:: TASK DIRECTIONS ::
Transcribe each entry exactly; skip the images.

------ SOURCE MATERIAL

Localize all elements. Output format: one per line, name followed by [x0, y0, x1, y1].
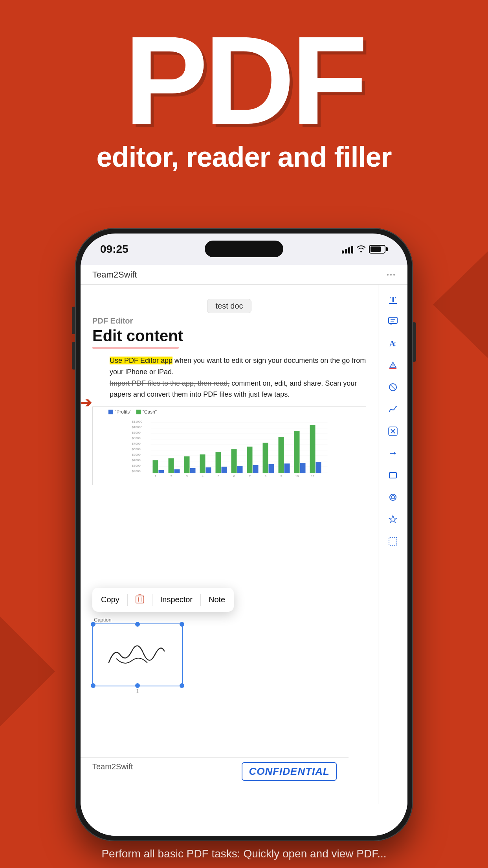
svg-rect-41 — [269, 464, 274, 473]
bg-decoration-left — [0, 593, 55, 750]
sig-handle-tr[interactable] — [180, 622, 184, 627]
context-separator-2 — [152, 594, 152, 606]
context-note-button[interactable]: Note — [202, 591, 232, 608]
svg-rect-25 — [184, 456, 190, 473]
volume-up-button[interactable] — [72, 307, 75, 334]
svg-text:6: 6 — [233, 474, 235, 478]
arrow-tool-button[interactable] — [383, 443, 403, 463]
svg-rect-38 — [222, 467, 227, 473]
svg-rect-42 — [284, 463, 290, 473]
svg-text:$10000: $10000 — [132, 425, 143, 429]
bottom-bar: Team2Swift CONFIDENTIAL — [81, 757, 349, 804]
svg-rect-30 — [263, 443, 268, 473]
signal-bars-icon — [342, 245, 353, 254]
highlighted-text: Use PDF Editor app — [110, 357, 172, 364]
bg-decoration-right — [433, 236, 488, 373]
stamp-tool-button[interactable] — [383, 487, 403, 507]
eraser-tool-button[interactable] — [383, 377, 403, 397]
draw-tool-button[interactable] — [383, 399, 403, 419]
phone-mockup: 09:25 — [75, 228, 413, 841]
svg-text:$11000: $11000 — [132, 420, 143, 423]
shape-tool-button[interactable] — [383, 465, 403, 485]
svg-rect-44 — [316, 462, 321, 473]
legend-cash-color — [136, 410, 141, 414]
svg-text:3: 3 — [186, 474, 188, 478]
status-time: 09:25 — [100, 243, 128, 256]
comment-tool-button[interactable] — [383, 311, 403, 331]
svg-rect-31 — [279, 437, 284, 473]
battery-icon: 77 — [369, 245, 388, 254]
context-separator-3 — [200, 594, 201, 606]
bottom-team-name: Team2Swift — [92, 762, 133, 771]
page-number: 1 — [92, 688, 183, 694]
highlight-tool-button[interactable] — [383, 355, 403, 375]
context-copy-button[interactable]: Copy — [94, 591, 127, 608]
svg-text:9: 9 — [281, 474, 283, 478]
svg-rect-56 — [136, 596, 144, 603]
svg-rect-77 — [389, 537, 397, 545]
power-button[interactable] — [413, 322, 416, 362]
svg-rect-23 — [153, 460, 158, 473]
legend-cash: "Cash" — [136, 409, 157, 415]
pdf-title: PDF — [0, 24, 488, 137]
header-section: PDF editor, reader and filler — [0, 0, 488, 173]
volume-down-button[interactable] — [72, 342, 75, 370]
svg-rect-29 — [247, 447, 253, 473]
svg-rect-35 — [174, 469, 180, 473]
context-delete-button[interactable] — [128, 590, 151, 609]
right-toolbar: T — [378, 285, 407, 804]
svg-rect-32 — [294, 431, 300, 473]
svg-text:$3000: $3000 — [132, 464, 141, 467]
phone-outer-shell: 09:25 — [75, 228, 413, 841]
dynamic-island — [205, 241, 283, 257]
bar-chart: $11000 $10000 $9000 $8000 $7000 $6000 $5… — [93, 417, 366, 478]
svg-text:2: 2 — [171, 474, 172, 478]
svg-rect-63 — [389, 317, 397, 324]
svg-rect-33 — [310, 425, 316, 473]
svg-rect-26 — [200, 454, 205, 473]
svg-text:T: T — [390, 294, 396, 304]
svg-text:$5000: $5000 — [132, 453, 141, 456]
svg-text:$2000: $2000 — [132, 469, 141, 473]
svg-point-2 — [387, 274, 389, 276]
sig-handle-br[interactable] — [180, 683, 184, 688]
sig-handle-bl[interactable] — [91, 683, 95, 688]
doc-title-badge: test doc — [207, 299, 251, 313]
doc-area: test doc PDF Editor Edit content ➔ — [81, 285, 407, 804]
text-tool-button[interactable]: T — [383, 289, 403, 309]
nav-menu-icon[interactable] — [386, 270, 396, 280]
context-menu: Copy — [92, 588, 234, 612]
svg-text:$4000: $4000 — [132, 458, 141, 462]
phone-screen: 09:25 — [81, 234, 407, 836]
select-tool-button[interactable] — [383, 531, 403, 551]
arrow-annotation: ➔ — [81, 395, 92, 410]
svg-text:10: 10 — [295, 474, 299, 478]
sig-handle-bm[interactable] — [135, 683, 140, 688]
svg-text:$7000: $7000 — [132, 442, 141, 445]
star-tool-button[interactable] — [383, 509, 403, 529]
svg-rect-34 — [159, 470, 164, 473]
svg-text:4: 4 — [202, 474, 204, 478]
doc-title-bar: test doc — [92, 292, 366, 316]
signature-box[interactable] — [92, 623, 183, 686]
svg-text:I: I — [394, 341, 396, 347]
font-tool-button[interactable]: A I — [383, 333, 403, 353]
svg-rect-43 — [300, 463, 306, 473]
legend-profits-color — [108, 410, 113, 414]
svg-rect-24 — [169, 458, 174, 473]
doc-main: test doc PDF Editor Edit content ➔ — [81, 285, 378, 804]
svg-text:$8000: $8000 — [132, 436, 141, 440]
wifi-icon — [356, 245, 366, 254]
context-inspector-button[interactable]: Inspector — [153, 591, 200, 608]
svg-rect-28 — [231, 449, 237, 473]
svg-rect-27 — [216, 452, 221, 473]
heading-underline — [92, 347, 179, 349]
pdf-content-area: Team2Swift test doc — [81, 265, 407, 836]
sig-handle-tm[interactable] — [135, 622, 140, 627]
sig-handle-tl[interactable] — [91, 622, 95, 627]
status-icons: 77 — [342, 245, 388, 254]
svg-rect-39 — [237, 466, 243, 473]
strikethrough-text: Import PDF files to the app, then read, — [110, 379, 229, 387]
delete-tool-button[interactable] — [383, 421, 403, 441]
pdf-editor-label: PDF Editor — [92, 316, 366, 326]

------------

:: EXPECTED OUTPUT ::
Localize all elements. Output format: one per line, name followed by [x0, y0, x1, y1].
svg-rect-41 — [269, 464, 274, 473]
bg-decoration-left — [0, 593, 55, 750]
sig-handle-tr[interactable] — [180, 622, 184, 627]
context-separator-2 — [152, 594, 152, 606]
context-note-button[interactable]: Note — [202, 591, 232, 608]
svg-rect-25 — [184, 456, 190, 473]
volume-up-button[interactable] — [72, 307, 75, 334]
svg-text:6: 6 — [233, 474, 235, 478]
arrow-tool-button[interactable] — [383, 443, 403, 463]
svg-rect-38 — [222, 467, 227, 473]
svg-rect-42 — [284, 463, 290, 473]
svg-text:$10000: $10000 — [132, 425, 143, 429]
bottom-bar: Team2Swift CONFIDENTIAL — [81, 757, 349, 804]
svg-rect-30 — [263, 443, 268, 473]
signal-bars-icon — [342, 245, 353, 254]
highlighted-text: Use PDF Editor app — [110, 357, 172, 364]
bg-decoration-right — [433, 236, 488, 373]
stamp-tool-button[interactable] — [383, 487, 403, 507]
eraser-tool-button[interactable] — [383, 377, 403, 397]
draw-tool-button[interactable] — [383, 399, 403, 419]
phone-mockup: 09:25 — [75, 228, 413, 841]
svg-text:$11000: $11000 — [132, 420, 143, 423]
shape-tool-button[interactable] — [383, 465, 403, 485]
svg-rect-44 — [316, 462, 321, 473]
legend-cash-color — [136, 410, 141, 414]
svg-text:3: 3 — [186, 474, 188, 478]
status-time: 09:25 — [100, 243, 128, 256]
comment-tool-button[interactable] — [383, 311, 403, 331]
svg-rect-31 — [279, 437, 284, 473]
battery-icon: 77 — [369, 245, 388, 254]
context-separator-3 — [200, 594, 201, 606]
bottom-team-name: Team2Swift — [92, 762, 133, 771]
page-number: 1 — [92, 688, 183, 694]
highlight-tool-button[interactable] — [383, 355, 403, 375]
context-copy-button[interactable]: Copy — [94, 591, 127, 608]
svg-text:9: 9 — [281, 474, 283, 478]
svg-rect-56 — [136, 596, 144, 603]
svg-rect-77 — [389, 537, 397, 545]
power-button[interactable] — [413, 322, 416, 362]
svg-rect-23 — [153, 460, 158, 473]
legend-cash: "Cash" — [136, 409, 157, 415]
pdf-title: PDF — [0, 24, 488, 137]
header-section: PDF editor, reader and filler — [0, 0, 488, 173]
volume-down-button[interactable] — [72, 342, 75, 370]
svg-rect-29 — [247, 447, 253, 473]
svg-rect-35 — [174, 469, 180, 473]
context-delete-button[interactable] — [128, 590, 151, 609]
right-toolbar: T — [378, 285, 407, 804]
svg-rect-32 — [294, 431, 300, 473]
svg-text:$3000: $3000 — [132, 464, 141, 467]
phone-outer-shell: 09:25 — [75, 228, 413, 841]
dynamic-island — [205, 241, 283, 257]
bar-chart: $11000 $10000 $9000 $8000 $7000 $6000 $5… — [93, 417, 366, 478]
svg-text:2: 2 — [171, 474, 172, 478]
svg-rect-63 — [389, 317, 397, 324]
svg-rect-33 — [310, 425, 316, 473]
svg-rect-26 — [200, 454, 205, 473]
svg-text:T: T — [390, 294, 396, 304]
svg-text:$5000: $5000 — [132, 453, 141, 456]
svg-text:$2000: $2000 — [132, 469, 141, 473]
svg-point-2 — [387, 274, 389, 276]
sig-handle-br[interactable] — [180, 683, 184, 688]
sig-handle-bl[interactable] — [91, 683, 95, 688]
doc-title-badge: test doc — [207, 299, 251, 313]
doc-area: test doc PDF Editor Edit content ➔ — [81, 285, 407, 804]
text-tool-button[interactable]: T — [383, 289, 403, 309]
nav-menu-icon[interactable] — [386, 270, 396, 280]
context-menu: Copy — [92, 588, 234, 612]
svg-text:$4000: $4000 — [132, 458, 141, 462]
phone-screen: 09:25 — [81, 234, 407, 836]
select-tool-button[interactable] — [383, 531, 403, 551]
arrow-annotation: ➔ — [81, 395, 92, 410]
svg-text:10: 10 — [295, 474, 299, 478]
sig-handle-bm[interactable] — [135, 683, 140, 688]
svg-text:$7000: $7000 — [132, 442, 141, 445]
star-tool-button[interactable] — [383, 509, 403, 529]
svg-rect-34 — [159, 470, 164, 473]
svg-text:4: 4 — [202, 474, 204, 478]
doc-title-bar: test doc — [92, 292, 366, 316]
signature-box[interactable] — [92, 623, 183, 686]
svg-text:I: I — [394, 341, 396, 347]
font-tool-button[interactable]: A I — [383, 333, 403, 353]
svg-rect-43 — [300, 463, 306, 473]
legend-profits-color — [108, 410, 113, 414]
svg-rect-24 — [169, 458, 174, 473]
doc-main: test doc PDF Editor Edit content ➔ — [81, 285, 378, 804]
svg-text:$8000: $8000 — [132, 436, 141, 440]
wifi-icon — [356, 245, 366, 254]
context-inspector-button[interactable]: Inspector — [153, 591, 200, 608]
svg-rect-28 — [231, 449, 237, 473]
svg-rect-27 — [216, 452, 221, 473]
heading-underline — [92, 347, 179, 349]
pdf-content-area: Team2Swift test doc — [81, 265, 407, 836]
sig-handle-tm[interactable] — [135, 622, 140, 627]
sig-handle-tl[interactable] — [91, 622, 95, 627]
status-icons: 77 — [342, 245, 388, 254]
svg-rect-39 — [237, 466, 243, 473]
strikethrough-text: Import PDF files to the app, then read, — [110, 379, 229, 387]
delete-tool-button[interactable] — [383, 421, 403, 441]
pdf-editor-label: PDF Editor — [92, 316, 366, 326]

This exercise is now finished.